El rey cabalgando sobre un asno
Gracia y paz en nuestros Señor y Salvador, Jesucristo.
Seis días antes de la fiesta de la Pascua, que los judíos celebraban en conmemoración de su liberación de Egipto, Jesús llegó a Betania, donde había resucitado a Lázaro. Cenó con María, Marta y Lázaro. Se dice expresamente que Lázaro era uno de los comensales. Cuando partió hacia Jerusalén a la mañana siguiente, una gran multitud salió de la ciudad a recibirlo.
La ovación que recibió Jesús el día de su entrada en Jerusalén probablemente nunca habría alcanzado tales proporciones si no hubiera sido porque los testigos de la resurrección de Lázaro difundieron la noticia por todas partes. Habiendo oído de la resurrección de Lázaro y de las otras señales de Jesús, los habitantes de Jerusalén salen para recibirlo como un conquistador que viene para librar a Jerusalén de sus opresores y para implantar su reino a la fuerza. Las ramas nos recuerdan la manera en que los habitantes de Jerusalén recibieron a Simón Macabeo cuanto entró para expulsar los gentiles de la santa ciudad (1 Macabeos 13:51).
Tanto la aclamación hosana como las palabras, “¡Bendito el que viene en el nombre del Señor!” vienen del Salmo 118:25-26. La palabra hosana ( הוֹשִׁ֘יעָ֥ה) es una forma imperativa de yasha (יָשַׁע) el verbo en hebreo quiere decir salvar. Hosana significa entonces “¡Sálvanos!”. Nosotros gritamos con gozo, “¡Hosana, hosana, hosana en las alturas! Bendito el que viene en el nombre del Señor!” en la segunda parte del Sanctus en nuestra litúrgia de la Santa Cena. La primera parte tiene su base del profeta en Isaías 6:1-5. En el antiguo Israel, el concepto de salvación estaba profundamente entrelazado con la relación de pacto entre Dios y su pueblo. La liberación no solo se consideraba un rescate físico de los enemigos, sino también una salvación espiritual del pecado y sus consecuencias.

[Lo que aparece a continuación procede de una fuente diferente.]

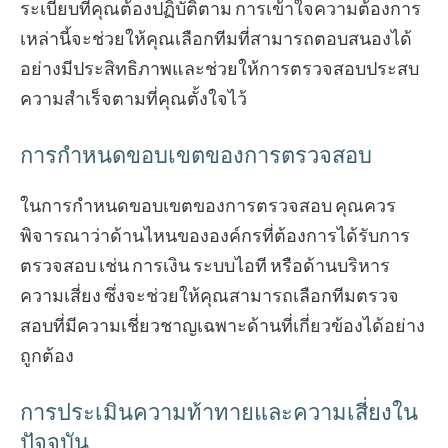
ระเบียบที่คุณต้องปฏิบัติตาม การเข้าใจความต้องการ
เหล่านี้จะช่วยให้คุณเลือกทีมที่สามารถตอบสนองได้
อย่างมีประสิทธิภาพและช่วยให้การตรวจสอบประสบ
ความสำเร็จตามที่คุณตั้งใจไว้
การกำหนดขอบเขตของการตรวจสอบ
ในการกำหนดขอบเขตของการตรวจสอบ คุณควร
พิจารณาว่าด้านไหนขององค์กรที่ต้องการได้รับการ
ตรวจสอบ เช่น การเงิน ระบบไอที หรือด้านบริหาร
ความเสี่ยง ซึ่งจะช่วยให้คุณสามารถเลือกทีมตรวจ
สอบที่มีความเชี่ยวชาญเฉพาะด้านที่เกี่ยวข้องได้อย่าง
ถูกต้อง
การประเมินความท้าทายและความเสี่ยงใน
ปัจจุบัน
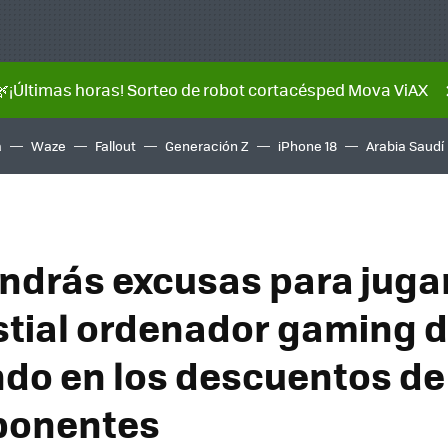
🌿¡Últimas horas! Sorteo de robot cortacésped Mova ViAX
a
Waze
Fallout
Generación Z
iPhone 18
Arabia Saudí
endrás excusas para jugar
stial ordenador gaming 
ndo en los descuentos de
onentes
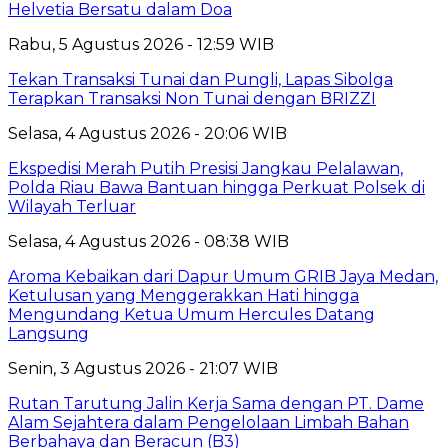
Helvetia Bersatu dalam Doa
Rabu, 5 Agustus 2026 - 12:59 WIB
Tekan Transaksi Tunai dan Pungli, Lapas Sibolga
Terapkan Transaksi Non Tunai dengan BRIZZI
Selasa, 4 Agustus 2026 - 20:06 WIB
Ekspedisi Merah Putih Presisi Jangkau Pelalawan,
Polda Riau Bawa Bantuan hingga Perkuat Polsek di
Wilayah Terluar
Selasa, 4 Agustus 2026 - 08:38 WIB
Aroma Kebaikan dari Dapur Umum GRIB Jaya Medan,
Ketulusan yang Menggerakkan Hati hingga
Mengundang Ketua Umum Hercules Datang
Langsung
Senin, 3 Agustus 2026 - 21:07 WIB
Rutan Tarutung Jalin Kerja Sama dengan PT. Dame
Alam Sejahtera dalam Pengelolaan Limbah Bahan
Berbahaya dan Beracun (B3)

Sin embargo, como San Mateo en su relato de Domingo de Ramos (Mateo 21:1-9), San Juan cita a Zacarías 9:9. “He aquí, tu Rey vendrá a ti, Él es justo y salvador, humilde, y cabalgando sobre un asno, sobre un pollino hijo de asna.” Pero, Mateo no utiliza por segunda vez la frase, “asna” (ὄνον, onon), sino “animal de cargo” (ὑποζυγίου, hypozygiou, que significa literalmente “bajo el yugo”). En su siguiente versículo (Zacarías 9:10), Zacarías dice que el Rey sentado en un asno (o asna) “hablará paz a las naciones”. Jesús no entró Jerusalén como conquistador sentado en caballo de guerra, sino como un Rey que intenta hacer un tratado de paz.
San Pablo lo explica en nuestra epístola de hoy (Filipenses 2:5-11). “Haya, pues, en vosotros este sentir que hubo también en Cristo Jesús; el cual, siendo en forma de Dios, no tuvo por usurpación el ser igual a Dios; sino que se despojó a sí mismo, tomando forma de siervo, hecho semejante a los hombres; y hallado en la condición de hombre, se humilló a sí mismo, haciéndose obediente hasta la muerte, y muerte de cruz.” A pesar de la “entrada triunfal”, nuestro Señor aún se encontraba en estado de humillación. No dejó de ser Dios, sino que simplemente dejó de lado el pleno uso de los atributos de Dios. El Hijo de Dios se humilló y se hizo obediente a la muerte, y muerte de cruz, para redimir al hombre de sus pecados.
La humillación de Cristo fue gradual; cuanto más vivía, más se despojaba de sí mismo, más completamente se revestía de la condición de siervo. El mayor y más grave mal que hereda la carne pecadora es la muerte, pues esta representa la culminación de todos los males causados por el pecado. La muerte de Cristo fue especialmente maldita, la de la cruz. Murió cruelmente, no como ciudadano romano, sino como un vil criminal, como un esclavo. Esto representa el último y más abyecto grado de degradación. Pero estuvo dispuesto a soportarlo todo; dejó de lado, por un momento, la gloria que le pertenecía, para ser plenamente, en el sentido pleno del término, el Salvador del mundo. Murió como quien entregó su vida por su propia voluntad.
Jesús se humilló, pero tras su verdadera victoria en la cruz, Dios lo exaltó. Ahora su nombre está muy por encima de cualquier otro que pueda nombrarse en esta era o en la venidera. ¿Y por qué Dios levantó a este Jesús a su diestra? En Hechos 5:31, Pedro dice: “A éste, Dios ha exaltado con su diestra por Príncipe y Salvador, para dar a Israel arrepentimiento y perdón de pecados”. El Padre exaltó sobremanera a su Hijo para enviar al Espíritu Santo a traer el mensaje del perdón de pecados a la humanidad.
Cristo, según su naturaleza humana, estuvo sujeto a todas las consecuencias del pecado, el sufrimiento y la muerte. Pero ahora está exaltado; los días de su humillación han pasado. Su cuerpo humano está ahora en plena posesión de la gloria y majestad divinas que le fueron comunicadas en el momento de la encarnación. Ha recuperado el uso ilimitado de sus cualidades y atributos divinos; su naturaleza humana ha entrado en plena e ilimitada comunión con la esencia divina.
Por lo tanto, se sigue: para que en el nombre de Jesús se doble toda rodilla de las cosas celestiales, terrenales y subterrenales, y toda lengua confiese que Jesucristo es el Señor, para gloria de Dios Padre. Así como Cristo, por su renuncia voluntaria a los derechos y privilegios de su divinidad, a través de su humildad, pobreza, sufrimiento y obediencia, obtuvo finalmente la gloria y el honor celestiales, y alcanzó su exaltación actual, así también los cristianos, si siguen a Cristo, si son de la misma mente que Cristo, pueden obtener la gloria celestial y llegar a ser participantes de la exaltación de Cristo. Amén.